And that's just the beginning of the coverage from Sex-happy Slate. Dana Stevens is bang-on as usual. Second only to her reference to Jennifer Hudson as Carrie's "Girl Friday", here are the highlights:
The show's values are reprehensible, its view of gender relations cartoonish, its puns execrable. I honestly believe, as I wrote when the series finale aired in 2004, that Sex and the City is singlehandedly responsible for a measurable uptick in the number of materialistic twits in New York City and perhaps the world. And yet … and yet … there's a core truth to the show's depiction of female friendship that had me awaiting the big-screen version with exactly the kind of cream-puff nostalgia the movie's marketers are bargaining for.
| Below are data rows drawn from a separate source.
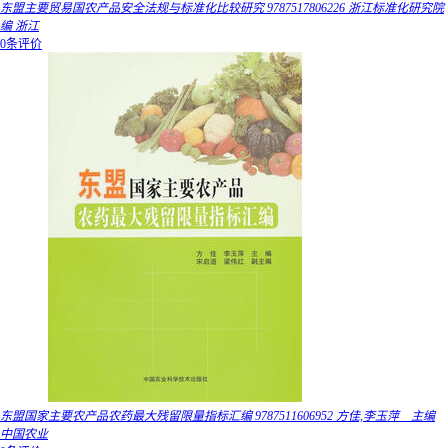
东盟主要贸易国农产品安全法规与标准化比较研究 9787517806226 浙江标准化研究院
编 浙江
0条评价
东盟国家主要农产品农药最大残留限量指标汇编 9787511606952 方佳,李玉萍 主编
中国农业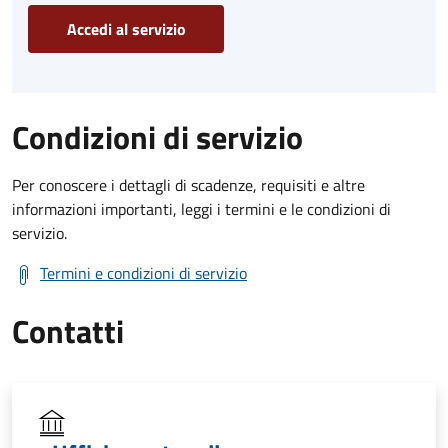
Accedi al servizio
Condizioni di servizio
Per conoscere i dettagli di scadenze, requisiti e altre
informazioni importanti, leggi i termini e le condizioni di
servizio.
Termini e condizioni di servizio
Contatti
I want to know how the girls are doing, what's happened to them in the four years since I last joined them at brunch, and what in the name of God they're wearing.
She goes on to note: "The movie is mercifully light on those self-searching Carrie-at-the-computer scenes that were one of the series' recurring disappointments: Why did she have to be such a bad writer?" But, in the end...
If you bear even a grudging affection for the show's utopic vision of female bonding as the greatest love of all, you may get choked up when Carrie appears at Miranda's door one shitty New Year's Eve (clad only in pajamas, a sequined cloche, a full-length fur, and what appear to be patent-leather spats) and reassures her friend, "You're not alone."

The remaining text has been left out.